We introduce a general Bayesian framework for graph matching grounded in a new theory of exchangeable random permutations. Leveraging the cycle representation of permutations and the literature on exchangeable random partitions, we define, characterize, and study the structural and predictive properties of these probabilistic objects. A novel sequential metaphor, the position-aware generalized Chinese restaurant process, provides a constructive foundation for this theory and supports practical algorithmic design. Exchangeable random permutations offer flexible priors for a wide range of inferential problems centered on permutations. As an application, we develop a Bayesian model for graph matching that integrates a correlated stochastic block model with our novel class of priors. The cycle structure of the matching is linked to latent node partitions that explain connectivity patterns, an assumption consistent with the homogeneity requirement underlying the graph matching task itself. Posterior inference is performed through a node-wise blocked Gibbs sampler directly enabled by the proposed sequential construction. To summarize posterior uncertainty, we introduce perSALSO, an adaptation of SALSO to the permutation domain that provides principled point estimation and interpretable posterior summaries. Together, these contributions establish a unified probabilistic framework for modeling, inference, and uncertainty quantification over permutations.

💡 Research Summary

This paper introduces a comprehensive Bayesian framework for graph matching built upon a novel theory of exchangeable random permutations (ERPs). By exploiting the cycle representation of permutations, the authors show that exchangeability—defined as invariance of the distribution under relabeling of elements—implies that the cycle structure of a random permutation forms an exchangeable partition. Consequently, the law of the cycles completely determines the permutation distribution, and ERPs constitute the least informative priors respecting the required symmetry.
To provide a constructive prior, the authors develop the Position‑Aware Generalized Chinese Restaurant Process (PA‑gCRP), a sequential predictive scheme that extends the classic Chinese Restaurant Process. PA‑gCRP not only decides which existing cycle a new element joins but also its exact position within that cycle, thereby yielding a Kolmogorov‑consistent family of permutation laws for growing sample sizes. This sequential construction enables tractable posterior computation and natural extension beyond the observed data.
The Bayesian graph‑matching model couples PA‑gCRP with a correlated stochastic block model (CSBM). Two graphs sharing the same vertex set are linked by a latent permutation π and a common block partition of vertices. The ERP prior forces the cycle structure of π to align with the block partition, ensuring that nodes are matched only within the same stochastic block—a formal expression of the homogeneity assumption intrinsic to graph matching.
Posterior inference is performed via a node‑wise blocked Gibbs sampler. At each iteration, given current block assignments, the permutation is updated according to the PA‑gCRP predictive rule; then block parameters are sampled conditioned on the observed adjacency matrices and the current permutation. Because the ERP prior restricts the permutation space to a subset consistent with the block structure, the Gibbs sampler explores a dramatically reduced state space, leading to efficient mixing.

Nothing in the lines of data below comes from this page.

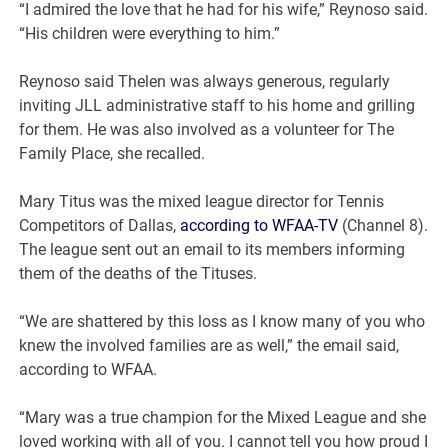
“I admired the love that he had for his wife,” Reynoso said.
“His children were everything to him.”
Reynoso said Thelen was always generous, regularly
inviting JLL administrative staff to his home and grilling
for them. He was also involved as a volunteer for The
Family Place, she recalled.
Mary Titus was the mixed league director for Tennis
Competitors of Dallas,
according to WFAA-TV
(Channel 8).
The league sent out an email to its members informing
them of the deaths of the Tituses.
“We are shattered by this loss as I know many of you who
knew the involved families are as well,” the email said,
according to WFAA.
“Mary was a true champion for the Mixed League and she
loved working with all of you. I cannot tell you how proud I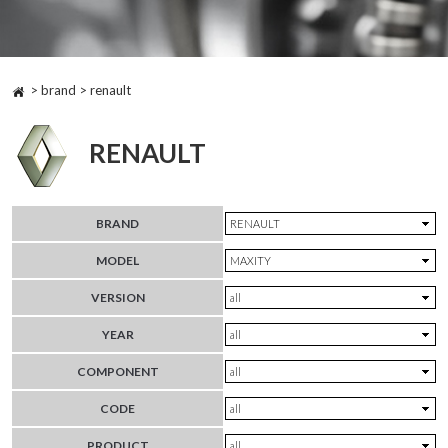
> brand > renault
RENAULT
BRAND
MODEL
VERSION
YEAR
COMPONENT
CODE
PRODUCT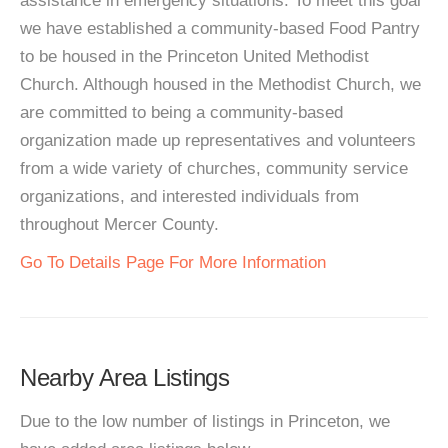
assistance in emergency situations. To meet this goal
we have established a community-based Food Pantry
to be housed in the Princeton United Methodist
Church. Although housed in the Methodist Church, we
are committed to being a community-based
organization made up representatives and volunteers
from a wide variety of churches, community service
organizations, and interested individuals from
throughout Mercer County.
Go To Details Page For More Information
Nearby Area Listings
Due to the low number of listings in Princeton, we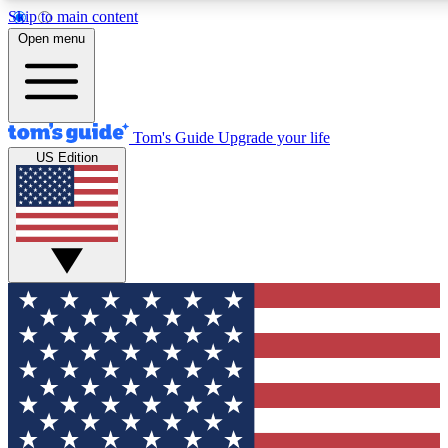
Skip to main content
12
24/7
30K+
Open menu
MEMBER FEATURES
ACCESS AVAILABLE
ACTIVE MEMBERS
Tom's Guide
Upgrade your life
US Edition
Exclusive Newsletters
Polls
Tech news direct to your inbox
Have your say in te
GET CLUB ACCESS QUICK
For the fastest way to join Tom's Guide Club enter your
email below. We'll send you a confirmation and sign you up
to our newsletter to keep you updated on all the latest news.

To summarize posterior uncertainty, the paper proposes perSALSO, an adaptation of the SALSO algorithm to the permutation domain. perSALSO searches for a single representative permutation that maximizes the posterior expected loss while respecting the full posterior distribution over cycles and blocks. This yields point estimates that are genuine permutations and provides interpretable measures of uncertainty (e.g., marginal matching probabilities for individual node pairs).

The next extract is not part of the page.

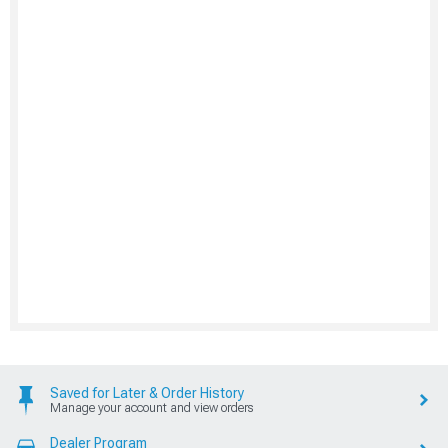
Saved for Later & Order History
Manage your account and view orders
Dealer Program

Empirical studies demonstrate that the proposed method outperforms traditional optimization‑based graph‑matching algorithms in both accuracy and uncertainty quantification. Moreover, the authors discuss extensions to record linkage, shuffled regression, and other problems where the labeling of objects is irrelevant, highlighting the broad applicability of ERPs as flexible non‑parametric priors over permutations.

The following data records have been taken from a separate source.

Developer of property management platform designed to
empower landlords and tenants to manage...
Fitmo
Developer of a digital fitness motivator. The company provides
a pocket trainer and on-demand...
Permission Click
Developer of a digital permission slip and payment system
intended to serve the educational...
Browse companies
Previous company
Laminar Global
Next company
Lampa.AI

In summary, the contributions are: (1) a full probabilistic characterization of exchangeable random permutations via cycles; (2) the PA‑gCRP sequential predictive construction; (3) a Bayesian hierarchical model that jointly learns the matching permutation and latent block structure; (4) an efficient blocked Gibbs sampler; and (5) perSALSO for principled posterior summarization. These advances provide a unified, theoretically grounded, and computationally feasible approach to inference and uncertainty quantification over permutations.